UNTEN - 29. November 2024

„Kennst du eigentlich Die Regierung?“, hatte mich Carol von Rautenkranz damals gefragt. Kannte ich nicht. Der Bandname sagte mir was, hatte ich aber irgendwie unter Industrial oder so was abgespeichert und daher einen Bogen drum gemacht. „Hör dir die mal an, die machen auch so Schrottpop, müsste Dir gefallen.“ Da war meine Neugier geweckt. Carol wusste, wem er was wie anpreisen musste, er war nicht umsonst Labelchef. Er schenkte mir ein Promo-Tape vom Album „So Drauf“ und ich wurde zum ersten Mal in meinem Leben Anhänger einer Regierung. Kurze Zeit später musste Carol niemandem mehr Die Regierung anpreisen, da dann „Unten“ erschienen war.
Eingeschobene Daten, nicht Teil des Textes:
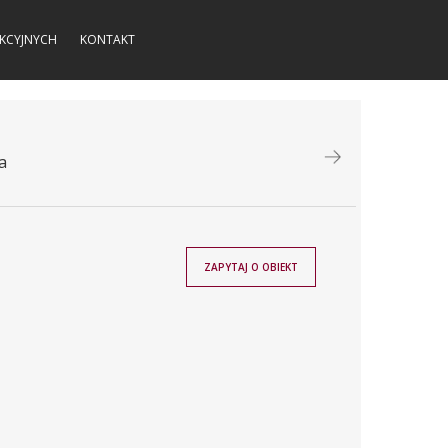
KCYJNYCH
KONTAKT
a
ZAPYTAJ O OBIEKT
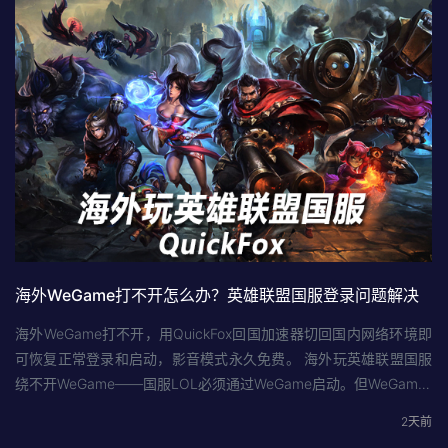
海外WeGame打不开怎么办？英雄联盟国服登录问题解决
海外WeGame打不开，用QuickFox回国加速器切回国内网络环境即
可恢复正常登录和启动，影音模式永久免费。 海外玩英雄联盟国服
绕不开WeGame——国服LOL必须通过WeGame启动。但WeGam…
2天前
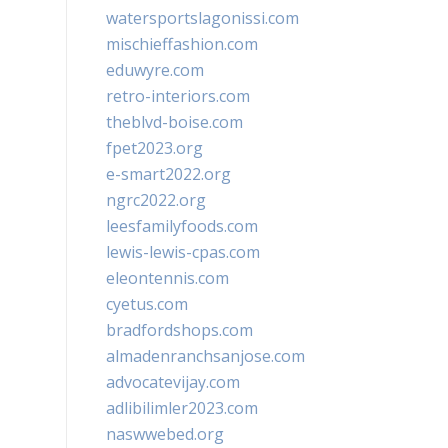
watersportslagonissi.com
mischieffashion.com
eduwyre.com
retro-interiors.com
theblvd-boise.com
fpet2023.org
e-smart2022.org
ngrc2022.org
leesfamilyfoods.com
lewis-lewis-cpas.com
eleontennis.com
cyetus.com
bradfordshops.com
almadenranchsanjose.com
advocatevijay.com
adlibilimler2023.com
naswwebed.org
„Bei Lado haben sie damals eine Umfrage unter den ganzen Journalisten und Fanzine-Schreibern gemacht, welche denn die beste Lado-Band ist, und Die Regierung war mit Abstand vorne“, erinnert sich Tilman Rossmy 30 Jahre später. Die Regierung war die Band, auf die sich damals alle einigen konnten. Und womit? Mit Recht! Die Regierung stach aus den anderen Bands der damaligen Indie-Szene heraus, weil Pop. Gitarren-Indie in Deutschland neigte Anfang der 90er zu einem, vorsichtig formuliert, eher sperrigen, um nicht zu sagen, etwas anstrengenden Sound. Das Leben war hart und schwer – Irrungen hier, Wirrungen da und das sollte sich auch in der Musik widerspiegeln. Blaupause Sonic Youth et al. Für musikalische Leichtigkeit und solchen Tand hatte man eher nicht so viel übrig in Indiehausen.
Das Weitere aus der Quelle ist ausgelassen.